(Exercise) Please copy every line of the data in which the string "üzerinden" appears.
##### Exercise data
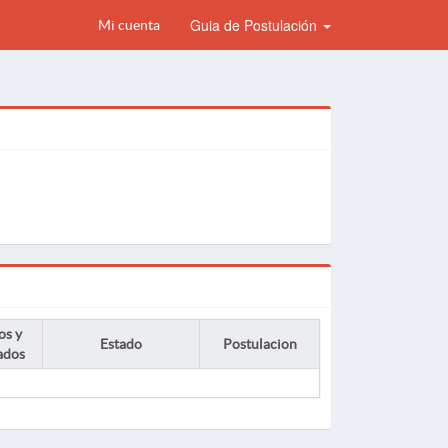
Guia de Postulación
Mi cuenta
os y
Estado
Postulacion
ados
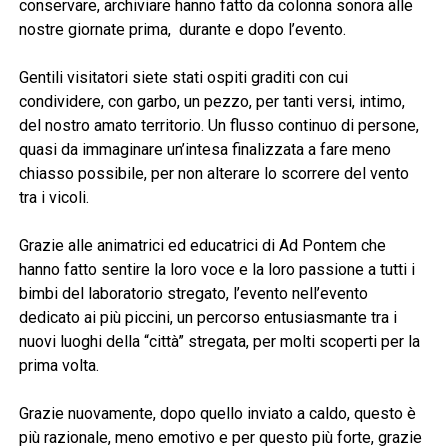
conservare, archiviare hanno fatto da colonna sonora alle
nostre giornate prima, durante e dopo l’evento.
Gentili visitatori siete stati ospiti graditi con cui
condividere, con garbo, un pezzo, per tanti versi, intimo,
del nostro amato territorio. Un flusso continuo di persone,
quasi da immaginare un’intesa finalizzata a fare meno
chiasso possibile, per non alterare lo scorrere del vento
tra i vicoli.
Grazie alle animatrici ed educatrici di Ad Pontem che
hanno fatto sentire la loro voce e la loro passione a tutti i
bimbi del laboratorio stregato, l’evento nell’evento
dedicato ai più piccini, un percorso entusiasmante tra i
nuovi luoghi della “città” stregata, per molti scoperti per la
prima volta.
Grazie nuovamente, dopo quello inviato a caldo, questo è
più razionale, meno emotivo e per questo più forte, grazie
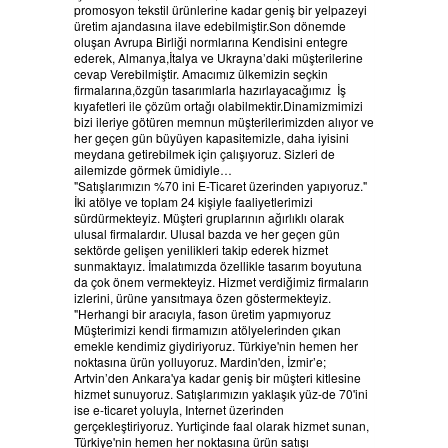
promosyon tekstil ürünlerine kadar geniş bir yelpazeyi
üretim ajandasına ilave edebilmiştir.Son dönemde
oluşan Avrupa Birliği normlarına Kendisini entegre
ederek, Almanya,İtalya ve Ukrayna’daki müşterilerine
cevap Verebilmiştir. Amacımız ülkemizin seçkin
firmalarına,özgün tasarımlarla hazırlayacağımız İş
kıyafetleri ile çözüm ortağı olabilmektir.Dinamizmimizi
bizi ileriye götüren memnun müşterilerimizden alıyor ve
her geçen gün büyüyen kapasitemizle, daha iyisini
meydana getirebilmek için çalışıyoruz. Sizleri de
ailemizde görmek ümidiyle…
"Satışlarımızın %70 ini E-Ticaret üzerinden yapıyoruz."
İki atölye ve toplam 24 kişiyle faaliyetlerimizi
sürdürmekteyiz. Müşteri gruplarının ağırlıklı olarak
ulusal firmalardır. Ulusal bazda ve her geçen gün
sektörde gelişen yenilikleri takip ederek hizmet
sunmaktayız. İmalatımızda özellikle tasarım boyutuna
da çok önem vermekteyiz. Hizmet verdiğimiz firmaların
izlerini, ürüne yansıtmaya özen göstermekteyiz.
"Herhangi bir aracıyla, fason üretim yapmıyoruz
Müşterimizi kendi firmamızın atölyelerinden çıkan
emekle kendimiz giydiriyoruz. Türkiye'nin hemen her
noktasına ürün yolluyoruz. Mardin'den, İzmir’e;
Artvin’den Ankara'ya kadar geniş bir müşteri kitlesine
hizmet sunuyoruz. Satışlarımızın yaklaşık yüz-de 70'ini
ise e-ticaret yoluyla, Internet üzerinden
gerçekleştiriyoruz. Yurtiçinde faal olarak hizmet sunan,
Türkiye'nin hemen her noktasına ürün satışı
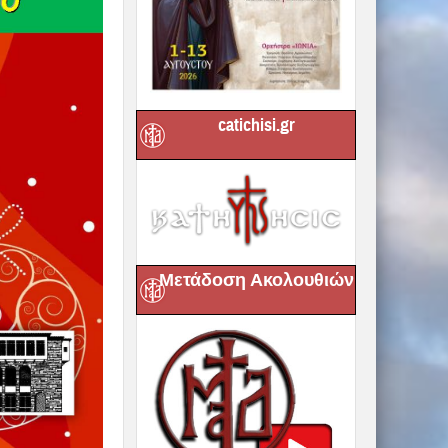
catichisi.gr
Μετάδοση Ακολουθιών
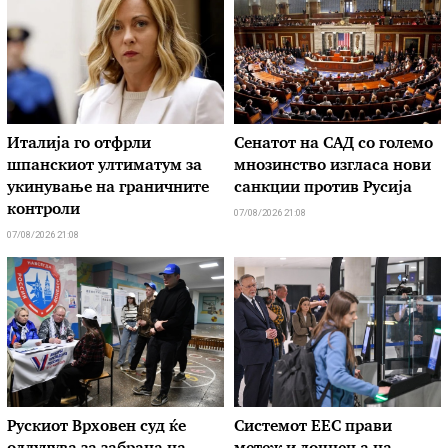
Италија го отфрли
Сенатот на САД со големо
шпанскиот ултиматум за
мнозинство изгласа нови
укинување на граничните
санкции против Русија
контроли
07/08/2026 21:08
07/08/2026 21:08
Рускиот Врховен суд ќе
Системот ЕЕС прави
##########
(Exercise response)
"Satışlarımızın %70 ini E-Ticaret üzerinden yapıyoruz."
ise e-ticaret yoluyla, Internet üzerinden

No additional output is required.